I will be making less wine but it will be my attempt to make world class Cabernet Franc – highly collectible wine with extraordinary aging potential. And I still have plenty of Leah Jorgensen Cellars inventory to supply my devoted community. I am still booking private tastings by appointment! I am still working with my six distribution partners to allocate small amounts of my wine in a few key markets.

As I take a mere year off from production, I will get to refine my work in herbalism, holistic nutrition and the healing arts, while taking time to take care of my family. Meanwhile, I will take the time to consider how to evolve my wine brand.

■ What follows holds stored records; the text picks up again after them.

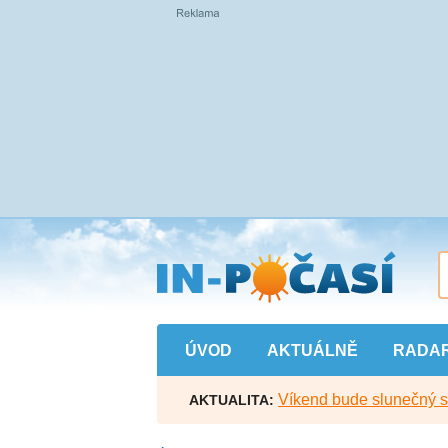
Přejít
na
hlavní
obsah
ÚVOD
AKTUÁLNĚ
RADA
Víkend bude slunečný s l
AKTUALITA:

The world of wine is changing quickly and drastically. There is such a thing as too much wine, believe it or not. Studies and data support this and suggest wine brands must make changes in order to adapt to the changing market. Just a few days ago I posted on my personal Facebook page a climate story by CNBC about France paying winemakers to rip up vines as famous Bordeaux region faces an uncertain future, as well as a Business Insider story on the French Government to spend $216 million to destroy excess wine as younger consumers drink less alcohol.

The numbers don’t lie.

While we can chalk up the decline in wine sales to uncertainty in the economy, there are other important key factors involved in wine consumption here in the U.S., as well as the global market.

For me, less is more. I never planned to scale my business. I’m not a large volume winemaker. I never trained in large volume facilities. I don’t have any interest in that style of winemaking. As I consider my personal needs and interests, I will plan accordingly to make what feels right.

So, there won’t be photos of beautiful grapes on my social media pages. There won’t be shots of or selfies with fermentations, punchdowns or press loads. I will be hosting lovely tastings for auction winners with beautiful food and intimate ambiance. I will be conducting private tastings and building my collector’s list for access to my most collectible library wines. I have been approached by a handful of wineries in California, Washington and Oregon to consult on producing an elegant style of Cabernet Franc – I’m not sure if I will engage in consulting, but, I will be at least thinking about it. And I will be writing. A lot more. My undergraduate degree was in writing and it’s always been a passion of mine! So look for more content in my blog here. And stay tuned for more content in other arenas – which I’ll announce when the time is right.

I am grateful for the outpouring support from my Cabernet Franc community. In a sea of Oregon Pinot Noir, I have somehow managed to stay afloat through 11 vintages of making Oregon Cabernet Franc! I look forward to what may come. For now, it’s rest, renewal, rejuvenation… it’s what the herbalist ordered!